For more than twenty-five years this worthy and capable gentleman, whose record in the state of Idaho is set with many gems of courage, ability and genuine kindliness for his fellows, has labored in the medical profession with display of genius, adaptability and uprightness that have placed him in the lead as a pioneer, as a professional man of high repute and a staunch and true man of many virtues.

Dr. Morris was born in Knoxville, Ray County, Missouri, on October 1, 1850, being the son of Benjamin and Amanda (Hamilton) Morris, natives of Virginia. The father died in Missouri, in June, 185 1. The mother was born October 5, 1812, and died October 30. 1889. Our subject remained with his mother until he had reached his majority. In the meantime, he had gained a good education from the public schools and the academy. He assisted his older brothers to care for the family and also taught school for means to educate himself.

It was in 1872 that he matriculated at the St. Louis Medical College and thence he graduated in 1874. He had the distinction of paying the entire cost of his education from his own earnings. After graduating he determined to try the west, and accordingly came to Mount Idaho in 1875, where he settled to the practice of his profession, gaining good success from the start. When the terrible Indian war broke out in 1877 Dr. Morris chanced to be in Portland and he at once turned his face to the scene of trouble in the vicinity of Mount Idaho.

He was the first and only physician that came to the rescue of the poor wounded soldiers who had participated in the battle where, thirty had been killed. To get to these unfortunate men, Dr. Morris had to cross the reservation of a hostile tribe and in reality took his life in his hands to assist his fellows, and be’ it ever said to his credit that he made his way through,, using a gun that General Howard had loaned him; he cared for the suffering men, he nursed and doctored them back to life, and to his skill, his bravery, and his love for his fellows many a one owes his life. It is with a feeling of regret, however, that we are forced to chronicle that there was not another physician who would go with Dr. Morris. Following the war, which closed in 1878, Dr. Morris settled in Lewiston and there continued his practice even until the present time, having great success and being highly esteemed by his fellows wherever he is known. He has a large and lucrative practice and no man is really honored by his fellows more than the subject of this sketch, who risked his own life to assist others.

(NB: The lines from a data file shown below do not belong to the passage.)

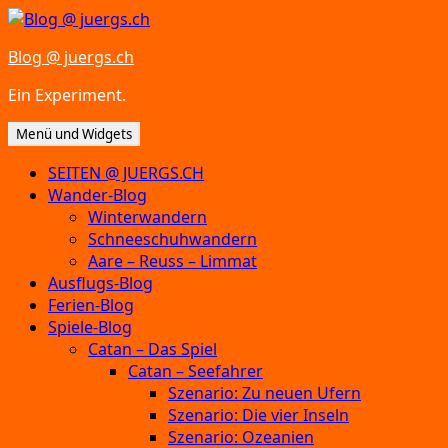
Zum
Inhalt
Blog @ juergs.ch
springen
Ein Experiment.
Menü und Widgets
SEITEN @ JUERGS.CH
Wander-Blog
Winterwandern
Schneeschuhwandern
Aare – Reuss – Limmat
Ausflugs-Blog
Ferien-Blog
Spiele-Blog
Catan – Das Spiel
Catan – Seefahrer
Szenario: Zu neuen Ufern
Szenario: Die vier Inseln
Szenario: Ozeanien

The marriage of Dr. Morris and Miss Laura, daughter of T. S. and Elizabeth (Hutchingson) Billings, was solemnized on September 24, 1879, and two children have been born to them, Cora E., graduated from the Lewiston high school at the age of seventeen, in June, 1902; Benjamin Ray, attending school. Mr. Billings is a native of New York and is now a harness dealer in Lewiston. His wife is a native of Canada, where also Mrs. Morris was born on March 11, 1859, in Toronto. She is an only child and came in an early day to California with her parents. Dr. Morris has the following named brothers and sisters: Levi, James W., Mrs. John Prichard, Mrs. J. R. Warder, Mrs. M. M. Sherlock, Benjamin F. and Hamilton.

Dr. Morris is a thirty-two degree Mason. His wife is a member of the Presbyterian Church. The Doctor is very popular in political matters and for four years he served the County as treasurer, being elected first in 1894, on the Democratic ticket. He has been alderman and school director for a number of terms. The Doctor is prosperous, having considerable property in Lewiston, and is president of the Lewis Mercantile Company, a wholesale grocery house of that city, which is doing a good business.